Metro AG, the new entity formed by the grocery wholesale and retail arm of former Metro Group, has presented results for its third quarter. According to CEO Olaf Koch, the results already give a good impression of where the company is heading.
Sales in the third quarter increased by 4.9% to EUR9.34bn, mainly thanks to the international business (up 7%). Hypermarket chain Real, which only operates in Germany, grew by 0.7%; while the rest of the business (Metro Wholesale) saw sales rise by 6.2%. The integration of acquired wholesale delivery service Pro à Pro also had a positive impact on overall sales growth. In comparison to the same period last year, EBIT went down 3.8% to EUR230mn. The company’s mid-term ambition is a 3% sales growth and a stable EBITDA Margin.
Metro Cash and Carry is currently in a phase of maintenance and remodelling.

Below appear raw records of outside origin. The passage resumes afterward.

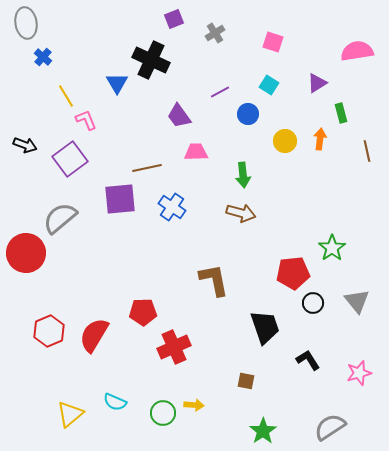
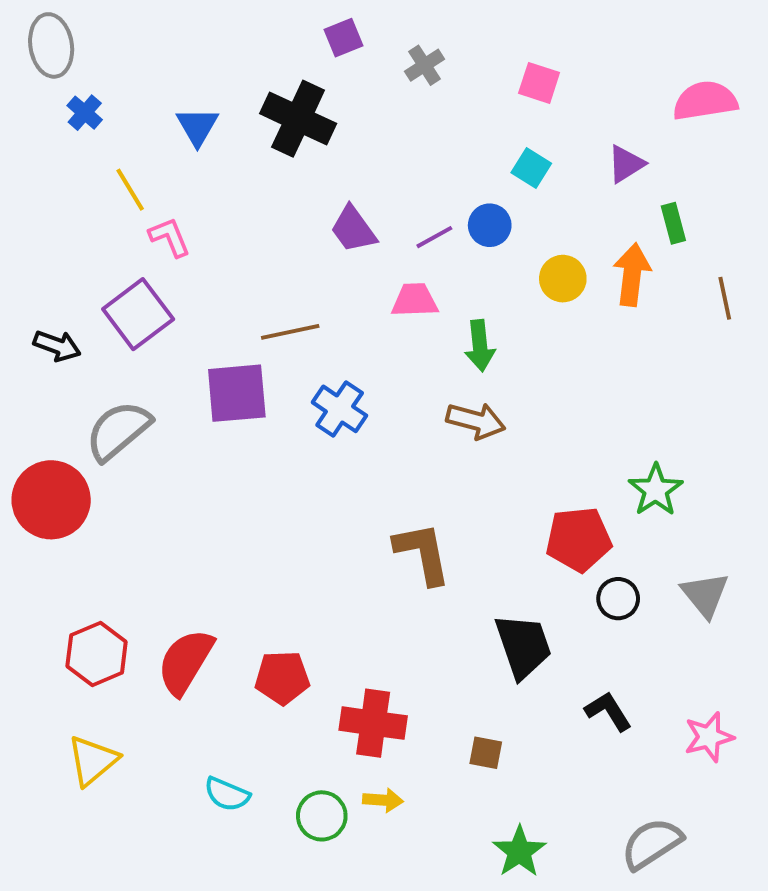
blue triangle: (117, 83) -> (197, 126), moved
purple line: (220, 92) -> (434, 237), moved
orange arrow: (320, 139) -> (632, 275), size x1.4
black arrow: (25, 145) -> (57, 346), moved
pink trapezoid: (196, 152) -> (415, 300), moved
red pentagon: (143, 312) -> (282, 678), moved
red cross: (174, 347) -> (373, 723), moved, turned 32
yellow triangle: (70, 414) -> (93, 761), moved

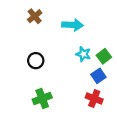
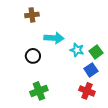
brown cross: (35, 16) -> (32, 15), turned 32
cyan arrow: (73, 25) -> (54, 38), moved

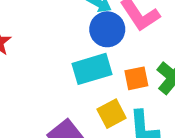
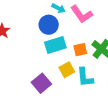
blue circle: (107, 29) -> (49, 25), moved

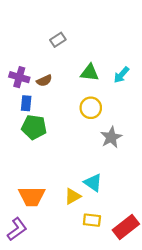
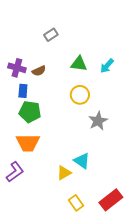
orange trapezoid: (32, 196) -> (28, 143), moved
yellow rectangle: (92, 220) -> (76, 203), moved, turned 49
purple L-shape: (17, 229) -> (15, 172), moved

As part of this plan, the company is downsizing its massive cash & carry big boxes. In the last five years, store size has been reduced by around 10% to an average size of 6,500 to 8,500 sq m. In several cases, the company has reallocated some of the sales area to its B2B delivery service. This seems to be a clever way to find a more lucrative use for excessive store space and further push the ever-growing delivery business, while not compromising on instore services. According to the company, physical stores remain important, particularly for HoReCa clients who want to “not only see but experience” the food they are about to buy. As a result, the concept of ultra-freshness as well as a high degree of client service continue to be key elements to sustain the importance of bricks and mortar outlets, which the company deems essential for impulse purchasing.
Nevertheless, the future is digital and this is also where large parts of the retailer’s growth is coming from. Only recently, Metro opened its first delivery depot in Sankt Petersburg saying it sees considerable potential for this channel in the market. The move could also indicate a commitment to the region. When publishing its Q3 financials, Metro once again said that Russia in particular remains one of its most challenging markets with a relatively low customer frequency. A divestment however continues to be unlikely, not only as Metro said it was optimistic regarding the future of the market with consumer confidence set to improve, along with gross domestic product. It is also the banner’s third largest European market in terms of sales – after Germany and France. In Russia, Metro’s segment of HoReCa clients and traders is reportedly growing, while SCO (services, companies, offices) customers are in decline. As a result, Metro is looking to adapt its offer accordingly.
This is also what the company has done at its recently opened compact cash & carry store in Alés, France, which is just 1,250 sq m in size – corresponding to a tenth of one of its classic cash & carries, or about the size of a medium-sized supermarket. The Alés outlet is equipped with endless aisles linking shoppers via digital screens to the online assortment. The offline range has been changed entirely with a strong focus on HoReCa clients, reflecting Metro Cash & Carry’s overall strategy shift towards “maximal localisation” and giving autonomy to individual countries, regions and even individual stores.
The new store can be seen as a test of what is possible. To what extent could Metro reduce its store size while not compromising on product availability and service levels? France is an interesting test market for such a concept as US wholesale giant Costco recently entered the country – an arising serious competitor which Metro will soon have to compete with in more and more European markets.
Downsizing also gives Metro the opportunity to tap into new regions that are not suitable locations for massive cash & carry outlets. It could get closer to its most important client segment (HoReCa), by entering more city centres rather than relying on big boxes in the outskirts. These are also important factors that play a role when competing with the growing challenge of omnipresent discounters and price aggressive retailers that are also frequented continuously by professional clients reselling their affordable private label goods.